(Beginning of DATA TO EXAMINE)

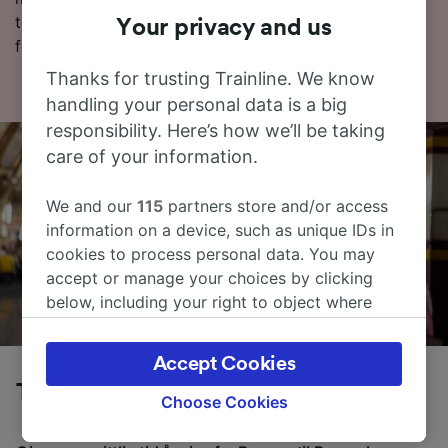
tog, inkludert rutetabellen vår, hvor du kan se dagens
Your privacy and us
første og siste tog.
Thanks for trusting Trainline. We know
handling your personal data is a big
responsibility. Here’s how we’ll be taking
care of your information.
We and our
115
partners store and/or access
information on a device, such as unique IDs in
cookies to process personal data. You may
accept or manage your choices by clicking
below, including your right to object where
legitimate interest is used, or at any time in
the privacy policy page. These choices will be
Accept Cookies
signaled to our partners and will not affect
Tog fra Brugge til Brussel Lufthavn
browsing data. Your data will not be used for
Choose Cookies
tracking purposes if you have asked us not to
track you.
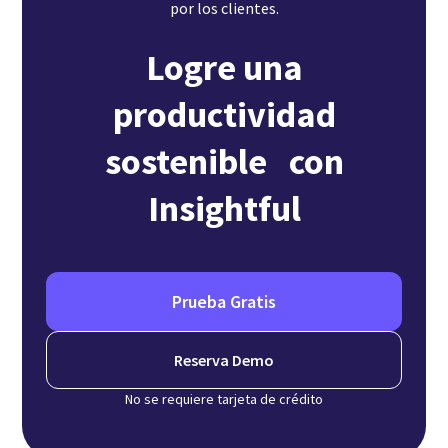
por los clientes.
Logre una
productividad
sostenible con
Insightful
Prueba Gratis
Reserva Demo
No se requiere tarjeta de crédito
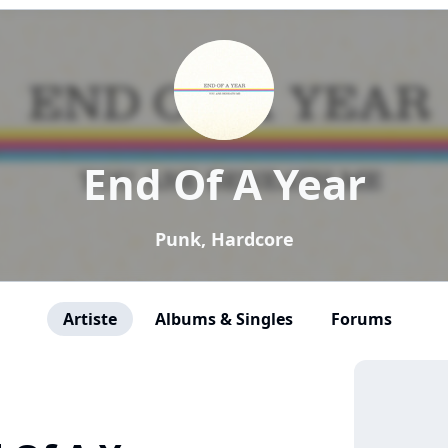
End Of A Year
Punk, Hardcore
Artiste
Albums & Singles
Forums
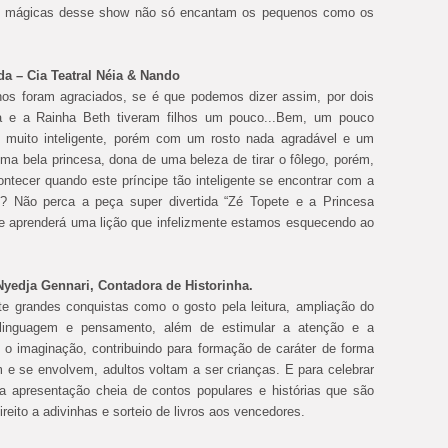
 As mágicas desse show não só encantam os pequenos como os
da – Cia Teatral Néia & Nando
nhos foram agraciados, se é que podemos dizer assim, por dois
za e a Rainha Beth tiveram filhos um pouco...Bem, um pouco
z muito inteligente, porém com um rosto nada agradável e um
ma bela princesa, dona de uma beleza de tirar o fôlego, porém,
ontecer quando este príncipe tão inteligente se encontrar com a
s? Não perca a peça super divertida “Zé Topete e a Princesa
 e aprenderá uma lição que infelizmente estamos esquecendo ao
Nyedja Gennari, Contadora de Historinha.
ite grandes conquistas como o gosto pela leitura, ampliação do
 linguagem e pensamento, além de estimular a atenção e a
 o imaginação, contribuindo para formação de caráter de forma
m e se envolvem, adultos voltam a ser crianças. E para celebrar
ma apresentação cheia de contos populares e histórias que são
ito a adivinhas e sorteio de livros aos vencedores.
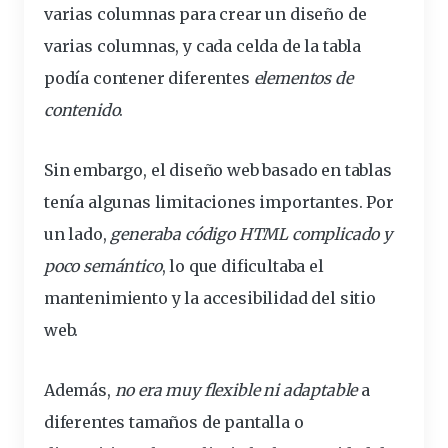
varias columnas para crear un diseño de
varias columnas, y cada celda de la tabla
podía contener
diferentes
elementos de
contenido
.
Sin embargo, el diseño web basado en tablas
tenía algunas limitaciones importantes. Por
un lado,
generaba código HTML complicado y
poco semántico
, lo que dificultaba el
mantenimiento
y la
accesibilidad
del sitio
web.
Además,
no era muy
flexible
ni adaptable
a
diferentes tamaños de
pantalla
o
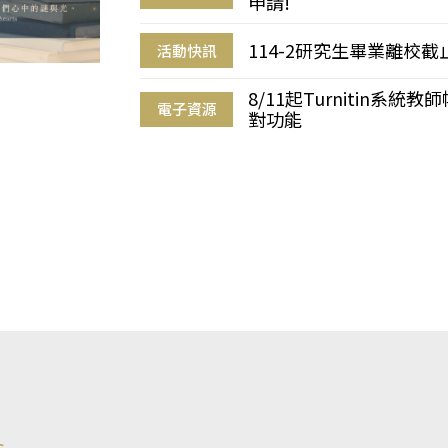
申請!
114-2研究生畢業離校
活動快訊
8/11起Turnitin系
電子資源
對功能
s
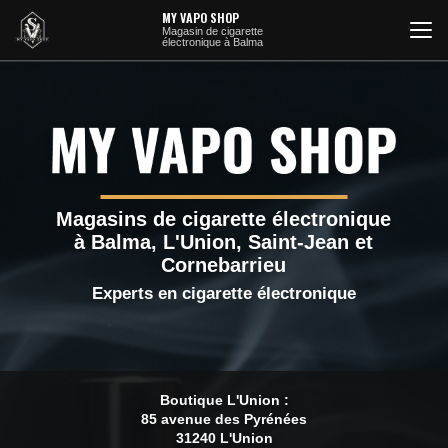
Aller
MY VAPO SHOP
au
Magasin de cigarette
électronique à Balma
contenu
principal
Magasins de cigarette électronique
à Balma, L'Union, Saint-Jean et
Cornebarrieu
Experts en cigarette électronique
Boutique L'Union :
85 avenue des Pyrénées
31240 L'Union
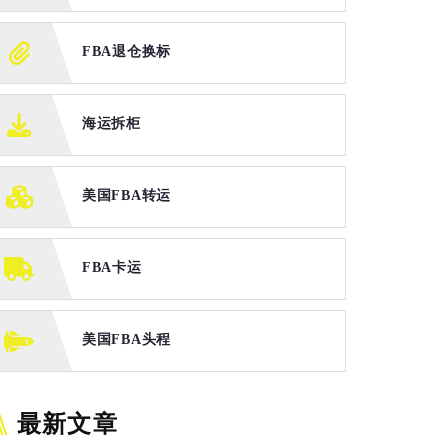
FBA退仓换标
海运拆柜
美国FBA转运
FBA卡运
美国FBA头程
最新文章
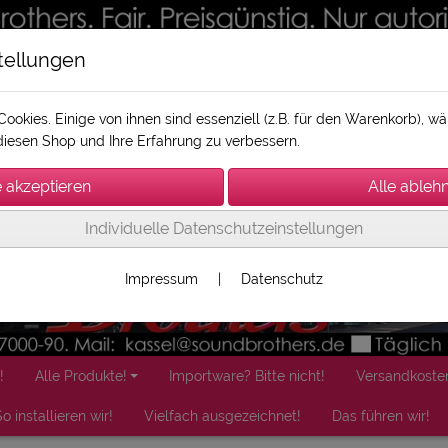
tellungen
ookies. Einige von ihnen sind essenziell (z.B. für den Warenkorb), 
iesen Shop und Ihre Erfahrung zu verbessern.
Individuelle Datenschutzeinstellungen
Impressum
|
Datenschutz
!
Alle Produkte!
Importware? Bitte nicht!
Versandkoste
o installieren wir!
Vielfach ausgezeichnet!
Das führen wir!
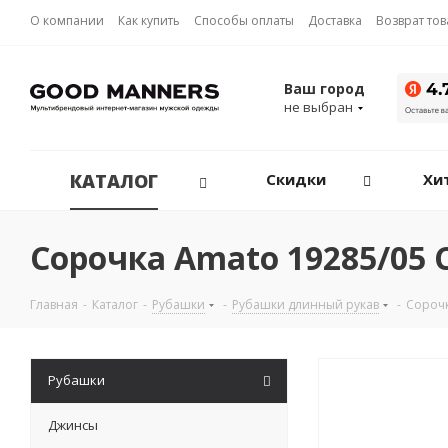
О компании
Как купить
Способы оплаты
Доставка
Возврат то
Ваш город
не выбран
КАТАЛОГ
Скидки
Хи
Сорочка Amato 19285/05
Главная
-
Каталог
-
Рубашки
-
Рубашки длинный рукав
-
Сороч
Рубашки
Джинсы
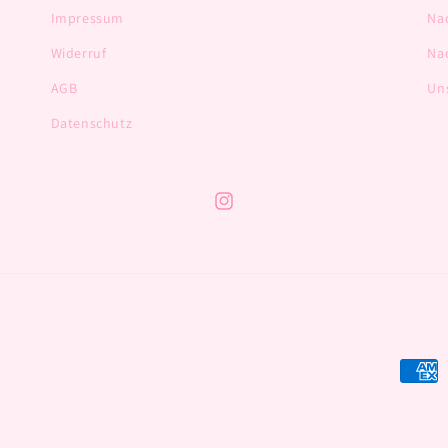
Impressum
Na
Widerruf
Na
AGB
Un
Datenschutz
Instagram
Zahlu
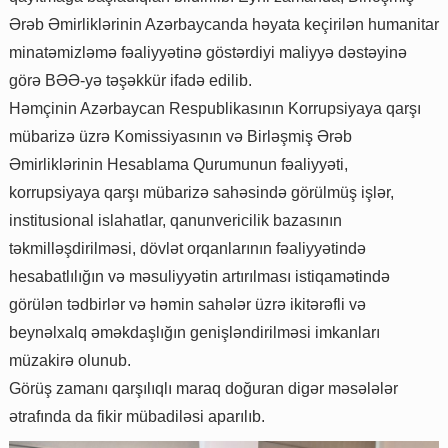
Ərəb Əmirliklərinin Azərbaycanda həyata keçirilən humanitar
minatəmizləmə fəaliyyətinə göstərdiyi maliyyə dəstəyinə
görə BƏƏ-yə təşəkkür ifadə edilib.
Həmçinin Azərbaycan Respublikasının Korrupsiyaya qarşı
mübarizə üzrə Komissiyasının və Birləşmiş Ərəb
Əmirliklərinin Hesablama Qurumunun fəaliyyəti,
korrupsiyaya qarşı mübarizə sahəsində görülmüş işlər,
institusional islahatlar, qanunvericilik bazasının
təkmilləşdirilməsi, dövlət orqanlarının fəaliyyətində
hesabatlılığın və məsuliyyətin artırılması istiqamətində
görülən tədbirlər və həmin sahələr üzrə ikitərəfli və
beynəlxalq əməkdaşlığın genişləndirilməsi imkanları
müzakirə olunub.
Görüş zamanı qarşılıqlı maraq doğuran digər məsələlər
ətrafında da fikir mübadiləsi aparılıb.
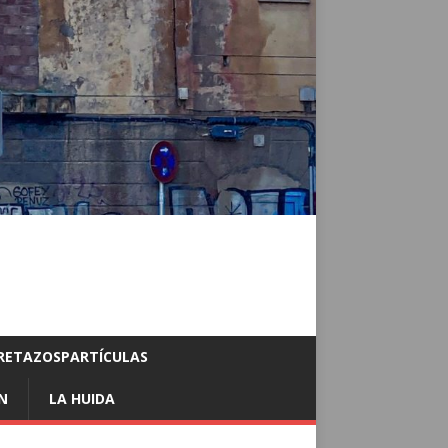
RETAZOSPARTÍCULAS
N
LA HUIDA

(End of DATA TO EXAMINE)

- WORK TO BE COMPLETED: Output only the lines from the one that contains "Importware? Bitte nicht!" to the end of the entries above, both end lines included, and drop the pictures.

- REPLY:
Importware? Bitte nicht!
Versandkoste
o installieren wir!
Vielfach ausgezeichnet!
Das führen wir!
О компании
Как купить
Способы оплаты
Доставка
Возврат то
Ваш город
не выбран
КАТАЛОГ
Скидки
Хи
Сорочка Amato 19285/05
Главная
-
Каталог
-
Рубашки
-
Рубашки длинный рукав
-
Сороч
Рубашки
Джинсы
Impressum
Na
Widerruf
Na
AGB
Un
Datenschutz
Instagram
Zahlu
Ərəb Əmirliklərinin Azərbaycanda həyata keçirilən humanitar
minatəmizləmə fəaliyyətinə göstərdiyi maliyyə dəstəyinə
görə BƏƏ-yə təşəkkür ifadə edilib.
Həmçinin Azərbaycan Respublikasının Korrupsiyaya qarşı
mübarizə üzrə Komissiyasının və Birləşmiş Ərəb
Əmirliklərinin Hesablama Qurumunun fəaliyyəti,
korrupsiyaya qarşı mübarizə sahəsində görülmüş işlər,
institusional islahatlar, qanunvericilik bazasının
təkmilləşdirilməsi, dövlət orqanlarının fəaliyyətində
hesabatlılığın və məsuliyyətin artırılması istiqamətində
görülən tədbirlər və həmin sahələr üzrə ikitərəfli və
beynəlxalq əməkdaşlığın genişləndirilməsi imkanları
müzakirə olunub.
Görüş zamanı qarşılıqlı maraq doğuran digər məsələlər
ətrafında da fikir mübadiləsi aparılıb.
RETAZOSPARTÍCULAS
N
LA HUIDA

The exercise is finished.